# Temple Anyone?



## MDizzy (Apr 20, 2009)

People always seem to forget that Temple University has a film program at all. I've infinite threads on NYU, USC, etc but maybe one or two on Temple. The Grad program is apparently ranked Top 10, but what about the Undergrad program? Anyone here attend or thinking about attending? Anyone?


----------



## MDizzy (Apr 24, 2009)

Guess not huh lol?


----------



## Jayimess (Apr 25, 2009)

There are plenty of discussions re: Temple on this site.


----------



## MDizzy (Jul 17, 2009)

I just finished my Orentation at Temple (I didn't mention I was going there, but that had been why I asked lol) and I hate to say but I'm already getting bad vibes...

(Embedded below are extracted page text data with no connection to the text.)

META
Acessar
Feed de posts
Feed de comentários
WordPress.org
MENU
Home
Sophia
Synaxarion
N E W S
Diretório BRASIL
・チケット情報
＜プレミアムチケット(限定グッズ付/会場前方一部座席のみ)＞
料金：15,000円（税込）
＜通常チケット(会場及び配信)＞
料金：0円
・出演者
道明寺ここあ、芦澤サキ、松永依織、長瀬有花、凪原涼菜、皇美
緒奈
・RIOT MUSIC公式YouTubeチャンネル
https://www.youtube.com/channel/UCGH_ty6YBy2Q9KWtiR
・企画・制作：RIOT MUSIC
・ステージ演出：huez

I heard there was somewhere around over 100 Freshman film majors (and temple says about 700 undergrads total). Considering a lot of schools (especially the "big" ones) dont accept more than...40ish freshman, 100+ seems like a LOT. I mean I wont even be able to take the 2nd film course I needed (or more so wanted) to. Now my I have to try to fit all 3 of the 4 foundation film courses into my 2nd semester :/

Yeah, I know, I'm haven't even started classes yet, but I already feel like this school might be a little too liberal in its admissions process and I fear the whole program may be that way.

PS: For anyone who cares I will be updating this thread or maybe starting a blog throughout my school year because I know how it felt not knowing wtf this school was actually all about.


----------



## MDizzy (Jan 4, 2010)

I did say I was going to update this if anyone cared...so if anyone cares:

I just finished my first semester here at Temple and I must say my opinion has changed a little bit. I still feel the program is too large and its easy to get lost however, if you play it right I believe Temple can be a great school.

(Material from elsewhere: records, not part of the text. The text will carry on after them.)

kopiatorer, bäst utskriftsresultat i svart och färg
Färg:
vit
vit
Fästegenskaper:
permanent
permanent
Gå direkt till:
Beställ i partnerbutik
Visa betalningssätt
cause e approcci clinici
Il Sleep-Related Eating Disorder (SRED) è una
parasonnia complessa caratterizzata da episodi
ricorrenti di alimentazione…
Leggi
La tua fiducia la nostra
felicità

1. Talk your way into Media Arts Combined. Its a Temple's freshman production course but accelerated and more personalized. After you take it you can move on to sophomore level production courses in your 2nd semester. 
2. Talk to the juniors, seniors, and even grad students. Work with them as a PA, boom op, clapper, whatever. They'll teach you more than you'll learn in your freshman classes in terms of production.
3. If its possible when you get here...get a job at the equipment office. Its a great place to work aside from dealing with the 70+ people trying to check out equipment lol

From what I've seen and heard from Temple upperclassmen here, the program can definitely hold its own vs any other program in the country, but a lot more liberal and bureaucratic in the way its run. But its kind of like the film industry, if you've got some talent, work hard, and network with the right people you'll get a great payoff.


----------



## Leorie (Dec 4, 2013)

So after 3 or 4 years at that school (planning on transferring into temple for the fall for the film program) Wondering if you can update me on the experience


----------